Other local Republicans — some interviewed at a Ron Paul rally on the New Haven Green over the weekend — said before local leaders can strengthen the party, New Haven Republicans need to win back members who have lost faith in them.

Ward 18 Alderwoman Arlene DePino — who is the only Republican on the Board of Aldermen and is currently running against a Democrat for her fourth term — said having more Republicans in the local government would bring much-needed diversity and a “better system of checks and balances” to what is essentially a single-party government.

DePino said she supports the Republican candidates trying to make their mark in the community by reaching out to unaffiliated residents.

Republican candidates and leaders said New Haven residents are unwilling to vote Republican in local elections because their negative views of the national party affect their views of the local party — which DePino said do not operate the same way.

“People have to look at the party on the local level and the ideas [candidates] share, how hard we work, how active we are in the neighborhood and city,” DePino said. “In the local level, it’s a whole new ballgame, and people have to understand it’s different.”

Still, Republican Town Committee Chairman H. Richter Elser ’81 — who is currently running for mayor against incumbent Democrat John Destefano Jr. — said it is often more difficult and more important to have Republican candidates than to have registered Republican voters. He said he plans to enlist more Republican candidates through the RTC by identifying and recruiting new Republicans to run for aldermanic spots.

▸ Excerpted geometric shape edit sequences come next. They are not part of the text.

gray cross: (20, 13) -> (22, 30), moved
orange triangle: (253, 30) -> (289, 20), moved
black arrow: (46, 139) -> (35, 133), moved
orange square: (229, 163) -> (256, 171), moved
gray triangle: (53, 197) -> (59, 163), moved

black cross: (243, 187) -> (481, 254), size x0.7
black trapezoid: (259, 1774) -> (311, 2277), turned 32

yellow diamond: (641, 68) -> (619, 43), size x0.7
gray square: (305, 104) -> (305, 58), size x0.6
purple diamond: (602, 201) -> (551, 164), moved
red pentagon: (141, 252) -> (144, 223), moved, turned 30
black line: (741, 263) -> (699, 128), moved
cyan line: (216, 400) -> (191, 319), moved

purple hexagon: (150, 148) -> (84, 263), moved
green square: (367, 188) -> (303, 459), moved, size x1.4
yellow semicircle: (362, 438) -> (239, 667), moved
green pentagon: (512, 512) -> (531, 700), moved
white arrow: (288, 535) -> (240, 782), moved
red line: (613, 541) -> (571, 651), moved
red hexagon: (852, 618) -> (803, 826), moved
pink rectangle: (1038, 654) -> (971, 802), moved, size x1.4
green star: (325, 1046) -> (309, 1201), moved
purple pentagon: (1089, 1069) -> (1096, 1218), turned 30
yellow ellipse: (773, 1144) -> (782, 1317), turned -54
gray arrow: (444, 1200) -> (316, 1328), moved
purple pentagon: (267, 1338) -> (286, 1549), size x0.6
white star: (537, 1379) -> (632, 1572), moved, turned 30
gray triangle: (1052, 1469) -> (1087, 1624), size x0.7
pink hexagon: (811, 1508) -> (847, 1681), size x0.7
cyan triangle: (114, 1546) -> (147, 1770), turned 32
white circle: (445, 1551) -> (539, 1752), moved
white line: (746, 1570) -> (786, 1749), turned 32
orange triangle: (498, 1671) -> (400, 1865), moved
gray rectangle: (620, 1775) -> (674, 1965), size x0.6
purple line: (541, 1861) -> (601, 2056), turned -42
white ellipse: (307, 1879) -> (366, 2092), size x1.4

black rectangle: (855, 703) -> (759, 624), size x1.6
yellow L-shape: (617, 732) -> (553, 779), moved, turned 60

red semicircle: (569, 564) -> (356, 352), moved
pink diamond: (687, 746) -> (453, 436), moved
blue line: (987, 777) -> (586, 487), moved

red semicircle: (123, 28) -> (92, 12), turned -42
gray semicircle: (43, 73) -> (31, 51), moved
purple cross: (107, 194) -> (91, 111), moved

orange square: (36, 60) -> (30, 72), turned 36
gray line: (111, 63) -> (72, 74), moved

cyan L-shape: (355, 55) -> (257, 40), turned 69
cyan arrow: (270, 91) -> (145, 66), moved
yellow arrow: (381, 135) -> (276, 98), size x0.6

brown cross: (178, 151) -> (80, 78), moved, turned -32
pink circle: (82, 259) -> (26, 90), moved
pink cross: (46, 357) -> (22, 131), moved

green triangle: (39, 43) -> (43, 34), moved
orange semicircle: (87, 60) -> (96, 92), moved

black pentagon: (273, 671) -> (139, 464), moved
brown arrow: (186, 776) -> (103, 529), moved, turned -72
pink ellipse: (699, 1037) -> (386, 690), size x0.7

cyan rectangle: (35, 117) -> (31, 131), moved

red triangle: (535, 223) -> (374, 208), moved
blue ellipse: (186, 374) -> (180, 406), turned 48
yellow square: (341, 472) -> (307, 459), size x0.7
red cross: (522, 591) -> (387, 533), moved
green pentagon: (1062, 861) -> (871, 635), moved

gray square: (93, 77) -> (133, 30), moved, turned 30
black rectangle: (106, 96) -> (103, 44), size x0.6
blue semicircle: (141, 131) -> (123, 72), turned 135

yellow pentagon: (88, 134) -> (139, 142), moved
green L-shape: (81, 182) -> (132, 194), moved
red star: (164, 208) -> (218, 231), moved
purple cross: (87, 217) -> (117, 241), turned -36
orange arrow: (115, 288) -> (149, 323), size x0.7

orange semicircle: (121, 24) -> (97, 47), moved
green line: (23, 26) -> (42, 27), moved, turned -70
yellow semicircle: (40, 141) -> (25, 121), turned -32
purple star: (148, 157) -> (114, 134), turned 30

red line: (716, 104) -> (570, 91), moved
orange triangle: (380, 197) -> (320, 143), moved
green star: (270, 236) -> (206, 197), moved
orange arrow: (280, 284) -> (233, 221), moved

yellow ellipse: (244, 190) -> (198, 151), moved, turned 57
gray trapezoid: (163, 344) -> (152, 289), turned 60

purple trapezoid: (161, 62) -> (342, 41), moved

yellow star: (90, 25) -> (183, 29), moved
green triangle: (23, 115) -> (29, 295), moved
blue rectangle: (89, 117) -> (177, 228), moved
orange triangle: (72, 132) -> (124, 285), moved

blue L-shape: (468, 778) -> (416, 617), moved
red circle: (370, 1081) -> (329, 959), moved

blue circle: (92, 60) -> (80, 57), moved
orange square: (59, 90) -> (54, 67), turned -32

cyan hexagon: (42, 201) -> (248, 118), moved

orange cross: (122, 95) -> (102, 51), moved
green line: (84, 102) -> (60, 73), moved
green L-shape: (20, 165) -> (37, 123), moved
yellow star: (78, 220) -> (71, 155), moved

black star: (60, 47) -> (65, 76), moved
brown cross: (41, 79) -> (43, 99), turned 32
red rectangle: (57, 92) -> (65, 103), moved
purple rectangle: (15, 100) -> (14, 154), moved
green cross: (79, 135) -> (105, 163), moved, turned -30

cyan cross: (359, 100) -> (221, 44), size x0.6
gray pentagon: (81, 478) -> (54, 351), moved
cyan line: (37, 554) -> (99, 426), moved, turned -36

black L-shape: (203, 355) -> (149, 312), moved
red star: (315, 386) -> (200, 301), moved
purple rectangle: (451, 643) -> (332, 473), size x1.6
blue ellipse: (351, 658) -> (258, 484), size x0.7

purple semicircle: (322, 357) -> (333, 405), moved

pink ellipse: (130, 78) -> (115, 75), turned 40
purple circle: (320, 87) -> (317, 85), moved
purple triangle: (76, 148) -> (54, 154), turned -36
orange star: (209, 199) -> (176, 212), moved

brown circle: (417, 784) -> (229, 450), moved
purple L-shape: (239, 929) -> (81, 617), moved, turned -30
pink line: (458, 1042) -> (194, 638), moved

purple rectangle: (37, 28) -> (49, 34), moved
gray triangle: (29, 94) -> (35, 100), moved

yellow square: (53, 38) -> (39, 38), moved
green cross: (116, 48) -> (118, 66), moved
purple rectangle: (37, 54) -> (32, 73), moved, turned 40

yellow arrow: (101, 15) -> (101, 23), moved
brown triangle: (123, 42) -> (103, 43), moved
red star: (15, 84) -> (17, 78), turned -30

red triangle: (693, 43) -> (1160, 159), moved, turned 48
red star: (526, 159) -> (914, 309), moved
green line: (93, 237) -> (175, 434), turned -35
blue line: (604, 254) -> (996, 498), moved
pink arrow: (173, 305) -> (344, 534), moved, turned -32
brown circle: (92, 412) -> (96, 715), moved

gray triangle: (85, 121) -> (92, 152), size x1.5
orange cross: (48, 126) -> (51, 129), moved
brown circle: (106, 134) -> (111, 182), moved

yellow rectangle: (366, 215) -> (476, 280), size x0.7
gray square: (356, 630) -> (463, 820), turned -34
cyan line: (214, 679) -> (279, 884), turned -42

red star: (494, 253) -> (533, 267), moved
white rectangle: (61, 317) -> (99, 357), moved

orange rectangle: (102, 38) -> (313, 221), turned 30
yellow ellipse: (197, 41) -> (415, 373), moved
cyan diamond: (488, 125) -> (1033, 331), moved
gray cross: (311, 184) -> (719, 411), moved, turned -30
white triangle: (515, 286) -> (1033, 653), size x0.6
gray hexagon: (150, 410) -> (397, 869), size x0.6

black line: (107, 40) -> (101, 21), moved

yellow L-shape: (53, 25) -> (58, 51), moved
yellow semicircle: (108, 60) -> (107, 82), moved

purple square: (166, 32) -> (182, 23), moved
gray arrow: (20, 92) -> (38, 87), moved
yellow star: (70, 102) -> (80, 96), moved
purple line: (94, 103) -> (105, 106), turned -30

In 2006, only 21.4 percent of New Haven residents voted in elections, according to the Connecticut State Register & Manual.

The manual indicates that 22 percent of residents are between the ages of 18 and 24. These young people move into New Haven with an “open mind” and make up the majority of the 27.7 percent of registered voters who are unaffiliated, DePino said.

Greenwich RTC Chairman John Raben ’67 said he thinks the people who register as unaffiliated are sympathetic to Republican values because Democrats are such a majority that there is “no incentive not to register as Democrat” if the person is sympathetic to that party.

Despite the small Republican numbers in New Haven, both Republican and some Democratic politicians interviewed said people should appreciate the presence of such a party in politics.

“Regardless of your party affiliation … give a silent thank you [to minority parties] for being able to give competition to the majority party and being able to give citizens an alternative,” Raben said. “A competitive two-party system allows the government to keep the best interest of the voters.”

But Ward 25 Alderwoman Ina Silverman — who is campaigning to defend her seat against Republican Tom Malone — said a variety of opinions already exists within the largely Democratic Board of Aldermen.

“I think the reality is that the board has many factions, so we do have a multi-party system, or at least the benefits of one,” she said. “We all hold each other to the various standards. We all don’t agree on everything — it would be easier if we did, but we don’t, [which] serves the purpose of having these different ideas presented.”

In 2005, 554 registered Republicans voted in the general elections as “perfect voters” — those who voted in all four levels of elections they could participate in that year, Elser said.

The New Haven RTC will hold a town hall meeting on Nov. 1, five days before candidates for the Board of Aldermen and mayor face the voters on Election Day.